Linus Unah – Fourth Estate Contributor
Washington, DC, United States (4E) – The U.S. Securities and Exchange Commission (SEC) Wednesday charged a former broker with trading unsuitable investment products in the accounts of five customers and misappropriating more than $170,000 from one of those customers.
The SEC’s complaint alleged that Demitrios Hallas, a former registered representative at a New York City broker-dealer, violated the antifraud provisions of the federal securities laws by purchasing and selling daily leveraged Exchange-Traded Funds and Notes (ETFs and ETNs) in his customers’ accounts.

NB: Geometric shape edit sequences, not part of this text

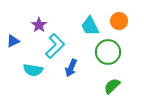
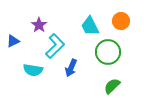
orange circle: moved 2 px right
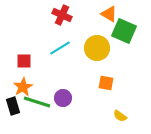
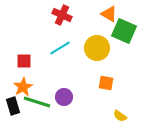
purple circle: moved 1 px right, 1 px up
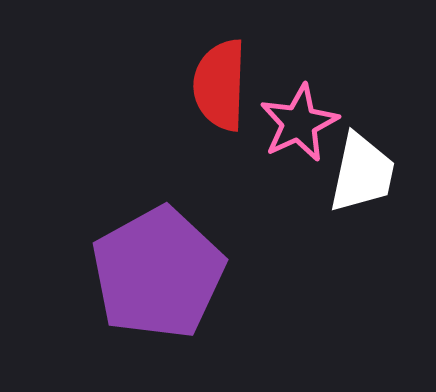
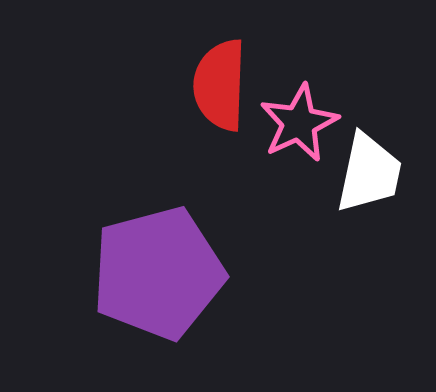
white trapezoid: moved 7 px right
purple pentagon: rotated 14 degrees clockwise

ETFs are investment companies and ETNs are unsecured notes, products that the SEC alleges are inherently risky, complex and volatile, and only appropriate for sophisticated investors.
The agency said Hallas, 40, “knowingly or recklessly” disregarded that these products were unsuitable for such customers, exposing customers who were unsophisticated with limited or no investing experience to a significant degree of volatility and risk.
The SEC alleged that Hallas traded 179 daily leveraged exchange traded funds (ETFs) and exchange traded notes (ETNs) for more than a year.
This, in turn, generated commissions and fees of about $128,000 and net loss of $150,000 across all 179 positions, according to the SEC.
The SEC’s complaint further alleged that Hallas misappropriated more than $170,000 in funds from one customer, allegedly depositing the funds into his own personal bank accounts and spending them on personal expenses.
“As alleged in our complaint, Hallas enriched himself by systematically disregarding his customers’ investment profiles and repeatedly trading in risky, volatile products that were unsuitable for them,” Andrew M. Calamari, director of the SEC’s New York office, said in a statement.